Division of Theoretical Astronomy, National Astronomical Observatory of Japan

Research Highlights

Little Supernova is Big Discovery: the Origin of Binary Neutron Stars

An international research team including Takashi Moriya at DTA/NAOJ discovered the first recorded "ultra-stripped supernova," a rare, faint type of supernova that is believed to play a role in the formation of binary neutron star systems. These findings will advance our understanding of a wide variety of topics ranging from gravitational waves to the origin of precious metals like gold and platinum. This research was published in Science on October 12, 2018.

See the full story: DTA Press Release "Little Supernova is Big Discovery: the Origin of Binary Neutron Stars"

Figure: Red and green composite image from the Sloan Digital Sky Survey (SDSS) taken before supernova iPTF14gqr. Right: Red/green/blue composite image from the Palomar 60-inch telescope taken on October 19, 2014, during supernova iPTF14gqr.
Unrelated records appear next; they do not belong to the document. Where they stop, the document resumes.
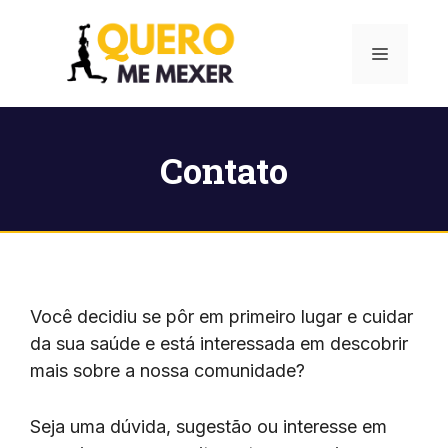
Pular
para
Menu
o
conteúdo
Contato
Você decidiu se pôr em primeiro lugar e cuidar
da sua saúde e está interessada em descobrir
mais sobre a nossa comunidade?
Seja uma dúvida, sugestão ou interesse em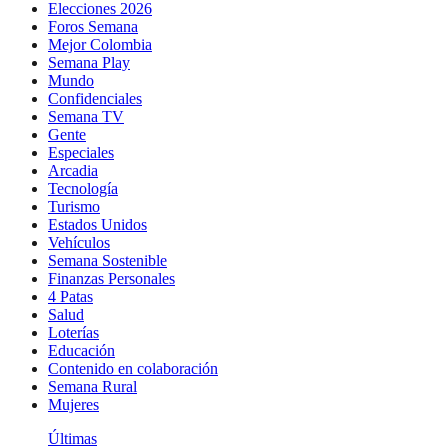
Elecciones 2026
Foros Semana
Mejor Colombia
Semana Play
Mundo
Confidenciales
Semana TV
Gente
Especiales
Arcadia
Tecnología
Turismo
Estados Unidos
Vehículos
Semana Sostenible
Finanzas Personales
4 Patas
Salud
Loterías
Educación
Contenido en colaboración
Semana Rural
Mujeres
Últimas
The circles indicate the position of the supernova. (Credit: SDSS/Caltech)

"A hot and fast ultra-stripped supernova that likely formed a compact neutron star binary"
K. De, M. M. Kasliwal, E. O. Ofek, T. J. Moriya et al., Science, Vol. 362, Issue 6411, pp. 201-206

Takashi Moriya (personal website)

Cosmochronometer 98Tc is produced abundantly by supernova electron antineutrinos

An international collaboration including Toshitaka Kajino and Motohiko Kusakabe (2018 NAOJ Visiting Professor) in the COSNAP group found that the short-lived nuclide 98Tc is produced significantly by reactions of electron antineutrinos with nuclei in supernovae. In the end of massive stellar evolution, supernovae occur and an extremely large number of neutrinos and antineutrinos are emitted from a neutron star in the center. The collaboration group calculated nucleosynthesis of 98Tc in supernovae taking into account neutrino and antineutrino reactions of preexisting nuclei. It was then shown that the charged-current anti-neutrino reactions significantly contribute to the production of 98Tc in supernovae. The 98Tc is the first nuclide whose production was found to be sensitive to the antineutrino energy spectrum. It is a potential chronometer for the time between the last supernova before the solar system formation and the meteoritic formation. Therefore, future measurements of its meteoritic abundance can be used to deduce the antineutrino spectrum and the time scale of the meteoritic formation.
Figure: Cosmic clocks. We can estimate the age of heavy elements in the primordial Solar System by measuring the traces left in meteorites by specific radioactive nuclei synthesized in certain types of supernovae. (Credit: NAOJ)

Details will be found in NAOJ web site .

Toshitaka Kajino (personal website)

Nucleosynthesis Constraints on the Explosion Mechanism for Type Ia Supernovae

Type Ia supernovae (SNe Ia) play important roles in cosmology as a standard candle, although their progenitors and explosion mechanisms have been a long-standing mystery. One possible solution is to compare theoretical and observational nucleosynthetic yields, which needs careful collaboration among theories, observations, and experiments of astronomy and nuclear physics. Recent observations have revealed the abundances of radioactive elements including manganese, cobalt, iron, and nickel. We perform collaboration among researchers on supernova theories, astronomical observations, and experimental nuclear physics to calculate these abundances precisely. Comparison between the observed and the calculated isotopic ratios shows the way to diagnose explosion mechanisms of SNe Ia. In addition to that, it is pointed out that yields of some neutron-rich nuclei are good indicators of the density, therefore can constrain progenitors and explosion mechanisms if they are observed.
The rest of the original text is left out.